### TASK GOAL
Your answer must be a single number: the count of lines in the records below that include the string "speakers".

STORED DATA below:

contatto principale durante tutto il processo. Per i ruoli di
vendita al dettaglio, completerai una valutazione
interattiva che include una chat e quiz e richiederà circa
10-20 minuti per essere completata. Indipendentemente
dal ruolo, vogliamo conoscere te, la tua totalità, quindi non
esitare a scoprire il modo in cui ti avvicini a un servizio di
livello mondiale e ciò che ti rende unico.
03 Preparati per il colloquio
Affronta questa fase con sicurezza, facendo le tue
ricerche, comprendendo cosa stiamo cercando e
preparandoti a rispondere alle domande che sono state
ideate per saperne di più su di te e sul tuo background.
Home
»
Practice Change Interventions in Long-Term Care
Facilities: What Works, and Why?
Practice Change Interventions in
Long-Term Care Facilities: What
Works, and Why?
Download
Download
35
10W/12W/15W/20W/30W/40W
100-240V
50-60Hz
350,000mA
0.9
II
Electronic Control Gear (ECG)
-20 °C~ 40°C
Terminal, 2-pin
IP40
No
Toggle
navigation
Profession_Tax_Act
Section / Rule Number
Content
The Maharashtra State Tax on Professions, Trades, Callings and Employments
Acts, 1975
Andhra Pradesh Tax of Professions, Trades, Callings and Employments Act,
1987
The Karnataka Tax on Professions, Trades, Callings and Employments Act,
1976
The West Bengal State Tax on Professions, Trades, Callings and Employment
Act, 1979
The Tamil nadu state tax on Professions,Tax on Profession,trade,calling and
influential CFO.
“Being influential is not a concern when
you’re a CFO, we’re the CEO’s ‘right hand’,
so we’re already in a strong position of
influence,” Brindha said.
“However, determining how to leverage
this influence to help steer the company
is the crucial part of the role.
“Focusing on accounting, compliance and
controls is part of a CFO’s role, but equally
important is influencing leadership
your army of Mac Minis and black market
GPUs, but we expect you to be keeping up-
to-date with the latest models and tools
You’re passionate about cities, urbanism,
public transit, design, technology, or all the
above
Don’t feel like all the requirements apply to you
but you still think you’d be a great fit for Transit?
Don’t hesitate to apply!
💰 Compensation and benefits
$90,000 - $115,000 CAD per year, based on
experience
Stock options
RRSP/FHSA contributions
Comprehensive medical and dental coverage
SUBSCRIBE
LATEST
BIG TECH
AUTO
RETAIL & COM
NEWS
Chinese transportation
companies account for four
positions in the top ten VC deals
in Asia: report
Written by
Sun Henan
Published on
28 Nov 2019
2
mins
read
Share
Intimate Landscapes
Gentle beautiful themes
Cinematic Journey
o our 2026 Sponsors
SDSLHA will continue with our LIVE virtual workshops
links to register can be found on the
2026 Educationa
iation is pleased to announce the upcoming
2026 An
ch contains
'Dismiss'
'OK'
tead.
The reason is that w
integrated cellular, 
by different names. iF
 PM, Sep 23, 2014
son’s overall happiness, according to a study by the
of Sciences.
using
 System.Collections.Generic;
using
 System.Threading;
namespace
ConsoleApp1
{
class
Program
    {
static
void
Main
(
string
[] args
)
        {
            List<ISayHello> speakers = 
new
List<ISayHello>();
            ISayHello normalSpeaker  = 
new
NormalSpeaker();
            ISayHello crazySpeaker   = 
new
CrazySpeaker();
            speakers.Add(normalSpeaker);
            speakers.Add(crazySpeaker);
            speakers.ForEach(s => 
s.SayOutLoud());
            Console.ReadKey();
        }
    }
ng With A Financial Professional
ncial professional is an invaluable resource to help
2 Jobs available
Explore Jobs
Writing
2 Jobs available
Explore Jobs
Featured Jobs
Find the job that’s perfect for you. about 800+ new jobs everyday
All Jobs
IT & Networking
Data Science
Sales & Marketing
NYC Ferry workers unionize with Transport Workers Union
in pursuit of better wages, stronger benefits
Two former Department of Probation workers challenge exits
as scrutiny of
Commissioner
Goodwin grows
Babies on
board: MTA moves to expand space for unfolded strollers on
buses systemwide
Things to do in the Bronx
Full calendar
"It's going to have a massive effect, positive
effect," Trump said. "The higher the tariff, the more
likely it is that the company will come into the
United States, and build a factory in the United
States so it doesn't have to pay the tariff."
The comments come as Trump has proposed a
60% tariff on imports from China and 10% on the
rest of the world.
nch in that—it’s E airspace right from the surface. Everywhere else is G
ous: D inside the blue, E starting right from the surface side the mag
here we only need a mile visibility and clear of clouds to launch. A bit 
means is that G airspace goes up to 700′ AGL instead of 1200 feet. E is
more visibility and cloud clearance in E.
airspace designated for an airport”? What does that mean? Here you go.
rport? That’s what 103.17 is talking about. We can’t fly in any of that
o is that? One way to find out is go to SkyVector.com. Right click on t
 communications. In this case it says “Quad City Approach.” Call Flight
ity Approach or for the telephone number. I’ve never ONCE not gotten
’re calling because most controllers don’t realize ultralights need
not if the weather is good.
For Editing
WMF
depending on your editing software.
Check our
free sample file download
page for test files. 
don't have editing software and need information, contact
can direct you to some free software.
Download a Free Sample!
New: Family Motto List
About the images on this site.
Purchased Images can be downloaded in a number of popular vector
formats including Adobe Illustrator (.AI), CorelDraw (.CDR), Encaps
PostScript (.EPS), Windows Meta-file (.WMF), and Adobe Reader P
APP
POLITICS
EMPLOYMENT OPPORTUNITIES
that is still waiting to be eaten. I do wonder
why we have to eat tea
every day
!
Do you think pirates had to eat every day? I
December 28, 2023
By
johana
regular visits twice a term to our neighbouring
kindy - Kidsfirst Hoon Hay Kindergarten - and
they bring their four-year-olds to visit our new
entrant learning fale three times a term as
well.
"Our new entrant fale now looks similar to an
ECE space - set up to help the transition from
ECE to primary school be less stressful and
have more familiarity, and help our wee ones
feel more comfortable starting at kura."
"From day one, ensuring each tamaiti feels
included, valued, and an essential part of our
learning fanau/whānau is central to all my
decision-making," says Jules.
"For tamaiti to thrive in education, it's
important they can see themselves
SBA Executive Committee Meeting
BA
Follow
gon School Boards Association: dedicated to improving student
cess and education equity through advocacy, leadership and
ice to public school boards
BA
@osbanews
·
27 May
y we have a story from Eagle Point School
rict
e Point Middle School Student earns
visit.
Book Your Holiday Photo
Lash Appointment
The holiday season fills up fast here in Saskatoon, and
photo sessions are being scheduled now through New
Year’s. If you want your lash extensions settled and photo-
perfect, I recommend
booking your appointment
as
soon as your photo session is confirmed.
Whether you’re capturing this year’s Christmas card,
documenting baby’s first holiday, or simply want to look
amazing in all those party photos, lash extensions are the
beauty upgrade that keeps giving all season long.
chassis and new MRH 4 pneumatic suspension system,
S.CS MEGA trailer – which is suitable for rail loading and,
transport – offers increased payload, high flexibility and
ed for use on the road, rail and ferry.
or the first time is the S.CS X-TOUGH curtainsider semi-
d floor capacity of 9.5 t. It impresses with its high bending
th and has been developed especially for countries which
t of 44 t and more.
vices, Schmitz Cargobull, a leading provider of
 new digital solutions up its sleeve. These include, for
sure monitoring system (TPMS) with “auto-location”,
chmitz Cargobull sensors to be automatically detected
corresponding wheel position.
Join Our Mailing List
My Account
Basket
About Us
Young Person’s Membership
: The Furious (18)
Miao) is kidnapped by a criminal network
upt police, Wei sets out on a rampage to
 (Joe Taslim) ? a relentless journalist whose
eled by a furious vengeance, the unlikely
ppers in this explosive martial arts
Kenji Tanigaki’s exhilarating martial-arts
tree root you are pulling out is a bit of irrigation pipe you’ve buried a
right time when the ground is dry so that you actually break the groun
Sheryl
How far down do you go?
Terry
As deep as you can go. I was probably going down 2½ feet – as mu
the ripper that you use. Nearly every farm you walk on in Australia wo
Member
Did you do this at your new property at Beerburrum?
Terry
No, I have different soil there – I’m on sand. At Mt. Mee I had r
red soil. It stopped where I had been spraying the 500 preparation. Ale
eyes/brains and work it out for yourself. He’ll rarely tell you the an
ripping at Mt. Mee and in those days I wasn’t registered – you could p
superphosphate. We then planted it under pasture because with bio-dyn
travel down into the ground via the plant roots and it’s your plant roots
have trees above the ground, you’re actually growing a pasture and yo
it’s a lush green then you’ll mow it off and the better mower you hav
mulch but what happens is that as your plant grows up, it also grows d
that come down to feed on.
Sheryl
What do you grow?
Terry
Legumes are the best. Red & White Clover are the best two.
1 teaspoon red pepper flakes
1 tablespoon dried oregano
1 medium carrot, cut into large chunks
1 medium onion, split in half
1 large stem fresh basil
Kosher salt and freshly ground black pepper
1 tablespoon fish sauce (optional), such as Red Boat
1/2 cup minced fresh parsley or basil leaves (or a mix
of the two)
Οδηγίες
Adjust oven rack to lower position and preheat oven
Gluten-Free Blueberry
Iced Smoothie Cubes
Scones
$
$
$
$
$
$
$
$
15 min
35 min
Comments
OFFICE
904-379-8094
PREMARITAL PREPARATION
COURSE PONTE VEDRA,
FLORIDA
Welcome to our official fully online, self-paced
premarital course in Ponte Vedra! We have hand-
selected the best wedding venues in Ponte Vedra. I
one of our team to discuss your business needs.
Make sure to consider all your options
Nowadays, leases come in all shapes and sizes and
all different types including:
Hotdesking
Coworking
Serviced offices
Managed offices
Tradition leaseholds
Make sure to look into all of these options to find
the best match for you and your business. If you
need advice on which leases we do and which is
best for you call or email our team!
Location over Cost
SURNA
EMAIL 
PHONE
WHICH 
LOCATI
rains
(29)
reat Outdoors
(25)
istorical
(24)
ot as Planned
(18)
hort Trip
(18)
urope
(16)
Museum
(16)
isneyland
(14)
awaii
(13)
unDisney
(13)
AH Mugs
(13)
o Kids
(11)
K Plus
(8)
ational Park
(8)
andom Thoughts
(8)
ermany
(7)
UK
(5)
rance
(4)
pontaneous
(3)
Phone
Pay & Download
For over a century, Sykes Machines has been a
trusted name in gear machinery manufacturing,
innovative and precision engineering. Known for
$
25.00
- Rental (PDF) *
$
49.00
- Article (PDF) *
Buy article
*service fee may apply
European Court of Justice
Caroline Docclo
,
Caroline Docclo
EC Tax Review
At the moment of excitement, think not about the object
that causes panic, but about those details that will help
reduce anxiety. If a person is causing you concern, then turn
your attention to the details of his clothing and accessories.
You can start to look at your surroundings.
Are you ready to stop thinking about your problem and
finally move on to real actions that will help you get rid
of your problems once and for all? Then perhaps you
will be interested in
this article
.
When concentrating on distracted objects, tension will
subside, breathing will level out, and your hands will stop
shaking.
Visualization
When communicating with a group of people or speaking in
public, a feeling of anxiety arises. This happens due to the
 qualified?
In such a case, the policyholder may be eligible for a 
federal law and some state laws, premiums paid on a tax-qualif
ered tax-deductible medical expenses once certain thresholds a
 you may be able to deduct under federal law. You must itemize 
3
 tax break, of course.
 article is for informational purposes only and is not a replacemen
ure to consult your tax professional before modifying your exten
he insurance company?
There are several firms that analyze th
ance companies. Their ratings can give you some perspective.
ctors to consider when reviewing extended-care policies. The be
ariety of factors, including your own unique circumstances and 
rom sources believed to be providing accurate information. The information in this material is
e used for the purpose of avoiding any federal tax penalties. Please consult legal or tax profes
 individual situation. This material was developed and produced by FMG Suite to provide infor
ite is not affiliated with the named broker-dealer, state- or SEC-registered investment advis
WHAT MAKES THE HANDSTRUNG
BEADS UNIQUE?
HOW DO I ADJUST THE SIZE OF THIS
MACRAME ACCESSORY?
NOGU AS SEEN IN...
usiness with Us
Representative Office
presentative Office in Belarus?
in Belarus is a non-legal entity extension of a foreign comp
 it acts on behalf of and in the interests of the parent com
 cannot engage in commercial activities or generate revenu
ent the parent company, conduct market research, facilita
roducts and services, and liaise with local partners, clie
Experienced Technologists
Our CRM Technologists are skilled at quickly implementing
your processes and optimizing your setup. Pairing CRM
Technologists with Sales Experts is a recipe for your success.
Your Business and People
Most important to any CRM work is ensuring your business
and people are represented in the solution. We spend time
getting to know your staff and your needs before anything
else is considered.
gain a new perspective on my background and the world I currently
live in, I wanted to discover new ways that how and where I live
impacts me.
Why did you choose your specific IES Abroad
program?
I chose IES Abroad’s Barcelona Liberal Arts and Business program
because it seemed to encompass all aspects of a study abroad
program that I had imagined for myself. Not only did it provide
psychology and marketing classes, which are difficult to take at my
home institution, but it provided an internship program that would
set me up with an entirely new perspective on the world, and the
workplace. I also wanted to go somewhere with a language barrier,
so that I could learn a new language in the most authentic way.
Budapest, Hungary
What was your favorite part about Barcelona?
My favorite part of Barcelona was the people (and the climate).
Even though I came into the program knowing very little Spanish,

End of STORED DATA.

### RESULT OF THIS TASK
4